**EXERCISE DETAILS:** Word for word, restate the records from their first line through the line with "residência do titular.", both ends included; omit each picture.

**PROVIDED INFORMATION:**

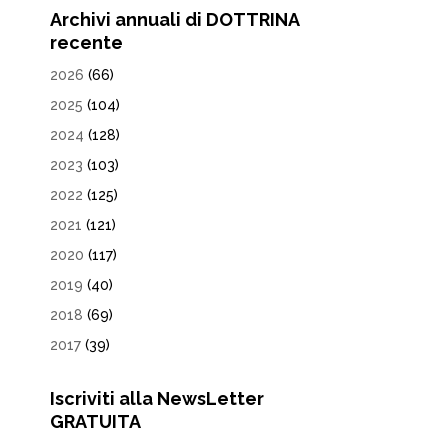
Archivi annuali di DOTTRINA
recente
2026
(66)
2025
(104)
2024
(128)
2023
(103)
2022
(125)
2021
(121)
2020
(117)
2019
(40)
2018
(69)
2017
(39)
Iscriviti alla NewsLetter
GRATUITA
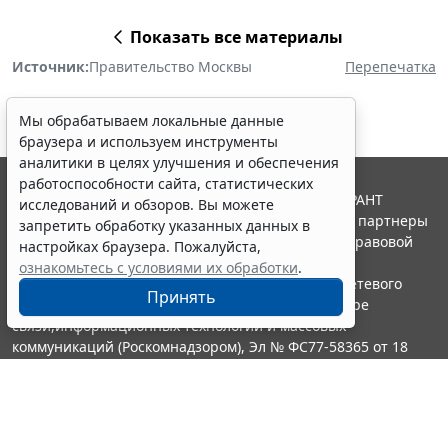
Показать все материалы
Источник:
Правительство Москвы
Перепечатка
Мы обрабатываем локальные данные
браузера и используем инструменты
аналитики в целях улучшения и обеспечения
работоспособности сайта, статистических
© ООО "НПП "ГАРАНТ-СЕРВИС", 2026. Система ГАРАНТ
исследований и обзоров. Вы можете
выпускается с 1990 года. Компания "Гарант" и ее партнеры
запретить обработку указанных данных в
являются участниками Российской ассоциации правовой
настройках браузера. Пожалуйста,
информации ГАРАНТ.
ознакомьтесь с условиями их обработки
.
Портал ГАРАНТ.РУ зарегистрирован в качестве сетевого
Принять
издания Федеральной службой по надзору в сфере
связи,информационных технологий и массовых
коммуникаций (Роскомнадзором), Эл № ФС77-58365 от 18
июня 2014 года.
16+
Контакты
8-800-200-88-88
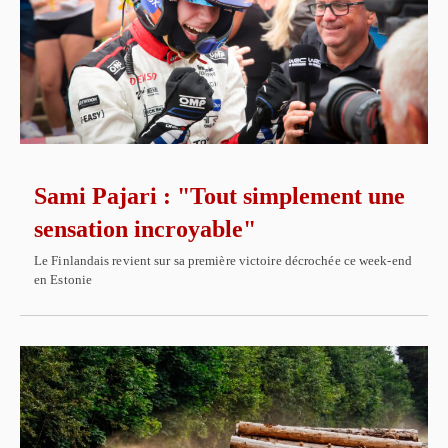
Sami Pajari : "Tout simplement une
sensation incroyable"
Le Finlandais revient sur sa première victoire décrochée ce week-end
en Estonie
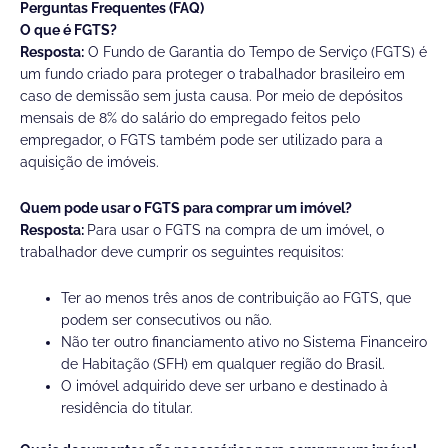
Perguntas Frequentes (FAQ)
O que é FGTS?
Resposta:
O Fundo de Garantia do Tempo de Serviço (FGTS) é
um fundo criado para proteger o trabalhador brasileiro em
caso de demissão sem justa causa. Por meio de depósitos
mensais de 8% do salário do empregado feitos pelo
empregador, o FGTS também pode ser utilizado para a
aquisição de imóveis.
Quem pode usar o FGTS para comprar um imóvel?
Resposta:
Para usar o FGTS na compra de um imóvel, o
trabalhador deve cumprir os seguintes requisitos:
Ter ao menos três anos de contribuição ao FGTS, que
podem ser consecutivos ou não.
Não ter outro financiamento ativo no Sistema Financeiro
de Habitação (SFH) em qualquer região do Brasil.
O imóvel adquirido deve ser urbano e destinado à
residência do titular.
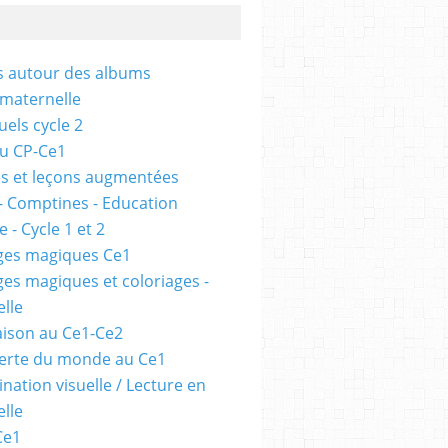
és autour des albums
 maternelle
uels cycle 2
au CP-Ce1
s et leçons augmentées
- Comptines - Education
 - Cycle 1 et 2
ges magiques Ce1
ges magiques et coloriages -
lle
ison au Ce1-Ce2
erte du monde au Ce1
nation visuelle / Lecture en
lle
Ce1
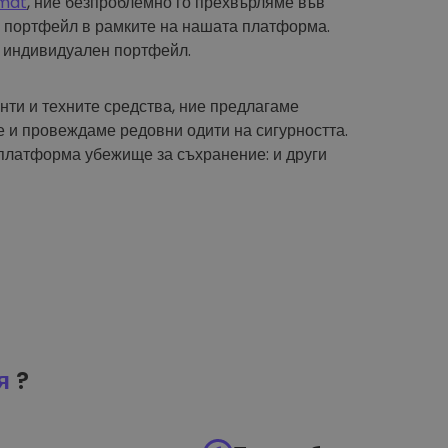
mat
, ние безпроблемно го прехвърляме във
 портфейл в рамките на нашата платформа.
 индивидуален портфейл.
нти и техните средства, ние предлагаме
 и провеждаме редовни одити на сигурността.
платформа убежище за съхранение: и други
я
?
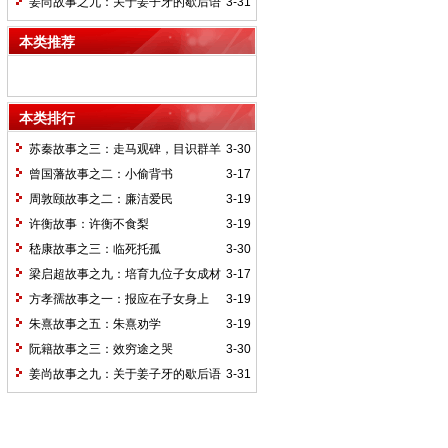
姜尚故事之九：关于姜子牙的歇后语
3-31
本类推荐
本类排行
苏秦故事之三：走马观碑，目识群羊
3-30
曾国藩故事之二：小偷背书
3-17
周敦颐故事之二：廉洁爱民
3-19
许衡故事：许衡不食梨
3-19
嵇康故事之三：临死托孤
3-30
梁启超故事之九：培育九位子女成材
3-17
的神奇“小妾”——王桂荃
方孝孺故事之一：报应在子女身上
3-19
朱熹故事之五：朱熹劝学
3-19
阮籍故事之三：效穷途之哭
3-30
姜尚故事之九：关于姜子牙的歇后语
3-31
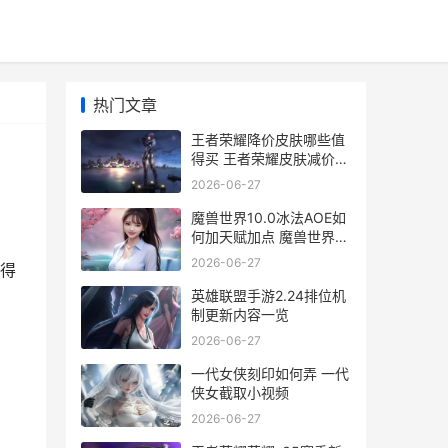
热门文章
王者荣耀降价皮肤哪些值
得买 王者荣耀皮肤减价购
买
2026-06-27
魔兽世界10.0冰法AOE如
何加天赋加点 魔兽世界冰
dkwa
2026-06-27
得
英雄联盟手游2.24排位机
制更新内容一览
2026-06-27
一代女侠刻印如何弄 一代
侠女截取小视频
2026-06-27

**TASK OUTPUT:**
Archivi annuali di DOTTRINA
recente
2026
(66)
2025
(104)
2024
(128)
2023
(103)
2022
(125)
2021
(121)
2020
(117)
2019
(40)
2018
(69)
2017
(39)
Iscriviti alla NewsLetter
GRATUITA
Показать все материалы
Источник:
Правительство Москвы
Перепечатка
Мы обрабатываем локальные данные
браузера и используем инструменты
аналитики в целях улучшения и обеспечения
работоспособности сайта, статистических
© ООО "НПП "ГАРАНТ-СЕРВИС", 2026. Система ГАРАНТ
исследований и обзоров. Вы можете
выпускается с 1990 года. Компания "Гарант" и ее партнеры
запретить обработку указанных данных в
являются участниками Российской ассоциации правовой
настройках браузера. Пожалуйста,
информации ГАРАНТ.
ознакомьтесь с условиями их обработки
.
Портал ГАРАНТ.РУ зарегистрирован в качестве сетевого
Принять
издания Федеральной службой по надзору в сфере
связи,информационных технологий и массовых
коммуникаций (Роскомнадзором), Эл № ФС77-58365 от 18
июня 2014 года.
16+
Контакты
8-800-200-88-88
Sami Pajari : "Tout simplement une
sensation incroyable"
Le Finlandais revient sur sa première victoire décrochée ce week-end
en Estonie
Perguntas Frequentes (FAQ)
O que é FGTS?
Resposta:
O Fundo de Garantia do Tempo de Serviço (FGTS) é
um fundo criado para proteger o trabalhador brasileiro em
caso de demissão sem justa causa. Por meio de depósitos
mensais de 8% do salário do empregado feitos pelo
empregador, o FGTS também pode ser utilizado para a
aquisição de imóveis.
Quem pode usar o FGTS para comprar um imóvel?
Resposta:
Para usar o FGTS na compra de um imóvel, o
trabalhador deve cumprir os seguintes requisitos:
Ter ao menos três anos de contribuição ao FGTS, que
podem ser consecutivos ou não.
Não ter outro financiamento ativo no Sistema Financeiro
de Habitação (SFH) em qualquer região do Brasil.
O imóvel adquirido deve ser urbano e destinado à
residência do titular.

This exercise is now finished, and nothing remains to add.